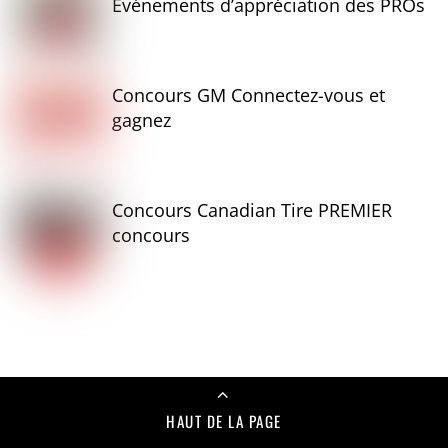
Événements d’appréciation des PROs
Concours GM Connectez-vous et
gagnez
Concours Canadian Tire PREMIER
concours
HAUT DE LA PAGE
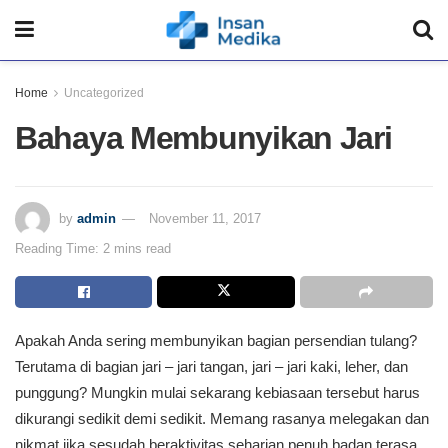
Home
Uncategorized
Bahaya Membunyikan Jari
by
admin
November 11, 2017
Reading Time: 2 mins read
Apakah Anda sering membunyikan bagian persendian tulang?
Terutama di bagian jari – jari tangan, jari – jari kaki, leher, dan
punggung? Mungkin mulai sekarang kebiasaan tersebut harus
dikurangi sedikit demi sedikit. Memang rasanya melegakan dan
nikmat jika sesudah beraktivitas seharian penuh badan terasa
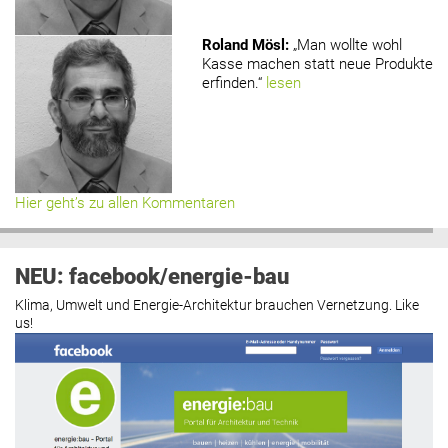
Roland Mösl
:
„Man wollte wohl
Kasse machen statt neue Produkte
erfinden.“
lesen
Hier geht’s zu allen Kommentaren
NEU: facebook/energie-bau
Klima, Umwelt und Energie-Architektur brauchen Vernetzung. Like
us!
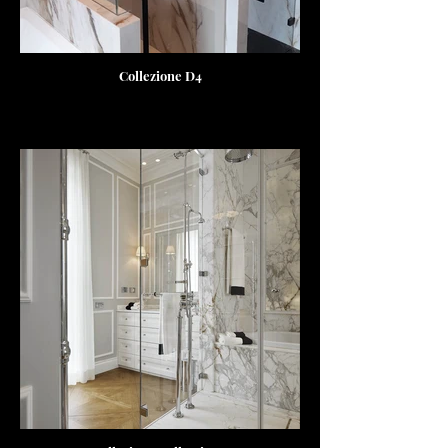
Collezione D4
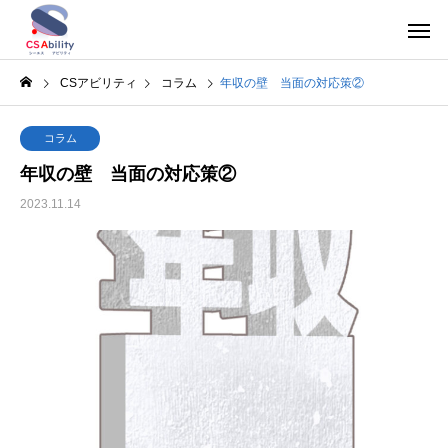
CSアビリティ
コラム
年収の壁 当面の対応策②
コラム
年収の壁 当面の対応策②
2023.11.14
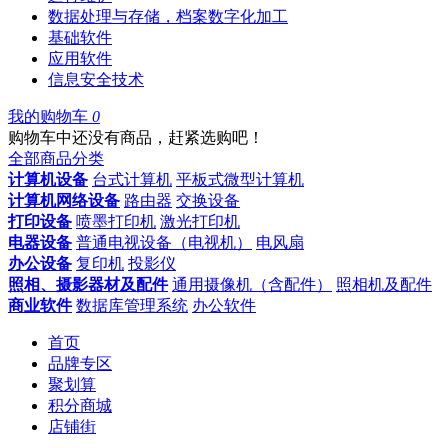
数据处理与存储，档案数字化加工
基础软件
应用软件
信息安全技术
我的购物车
0
购物车中还没有商品，赶紧选购吧！
全部商品分类
计算机设备
台式计算机
平板式微型计算机
计算机网络设备
路由器
交换设备
打印设备
喷墨打印机
激光打印机
电器设备
普通电视设备（电视机）
电风扇
办公设备
复印机
投影仪
照相、摄影器材及配件
通用摄像机（含配件）
照相机及配件
商业软件
数据库管理系统
办公软件
首页
品牌专区
聚划算
积分商城
店铺街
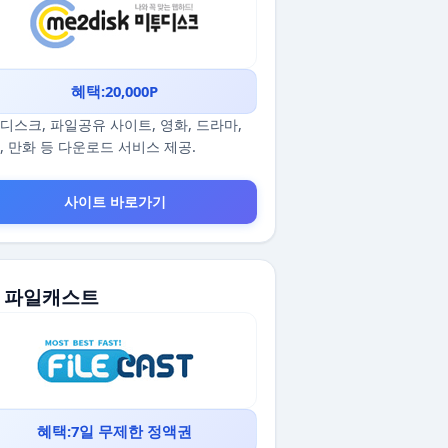
혜택:20,000P
디스크, 파일공유 사이트, 영화, 드라마,
, 만화 등 다운로드 서비스 제공.
사이트 바로가기
5. 파일캐스트
혜택:7일 무제한 정액권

▶ _Exercise aim_:
If an entry contains an image, print the rest of that entry exactly and leave the image out.

▶ _Answer section_:
Événements d’appréciation des PROs
Concours GM Connectez-vous et
gagnez
Concours Canadian Tire PREMIER
concours
HAUT DE LA PAGE
Home
Uncategorized
Bahaya Membunyikan Jari
by
admin
November 11, 2017
Reading Time: 2 mins read
Apakah Anda sering membunyikan bagian persendian tulang?
Terutama di bagian jari – jari tangan, jari – jari kaki, leher, dan
punggung? Mungkin mulai sekarang kebiasaan tersebut harus
dikurangi sedikit demi sedikit. Memang rasanya melegakan dan
nikmat jika sesudah beraktivitas seharian penuh badan terasa
Roland Mösl
:
„Man wollte wohl
Kasse machen statt neue Produkte
erfinden.“
lesen
Hier geht’s zu allen Kommentaren
NEU: facebook/energie-bau
Klima, Umwelt und Energie-Architektur brauchen Vernetzung. Like
us!
Collezione D4
CSアビリティ
コラム
年収の壁 当面の対応策②
コラム
年収の壁 当面の対応策②
2023.11.14
数据处理与存储，档案数字化加工
基础软件
应用软件
信息安全技术
我的购物车
0
购物车中还没有商品，赶紧选购吧！
全部商品分类
计算机设备
台式计算机
平板式微型计算机
计算机网络设备
路由器
交换设备
打印设备
喷墨打印机
激光打印机
电器设备
普通电视设备（电视机）
电风扇
办公设备
复印机
投影仪
照相、摄影器材及配件
通用摄像机（含配件）
照相机及配件
商业软件
数据库管理系统
办公软件
首页
品牌专区
聚划算
积分商城
店铺街
혜택:20,000P
디스크, 파일공유 사이트, 영화, 드라마,
, 만화 등 다운로드 서비스 제공.
사이트 바로가기
5. 파일캐스트
혜택:7일 무제한 정액권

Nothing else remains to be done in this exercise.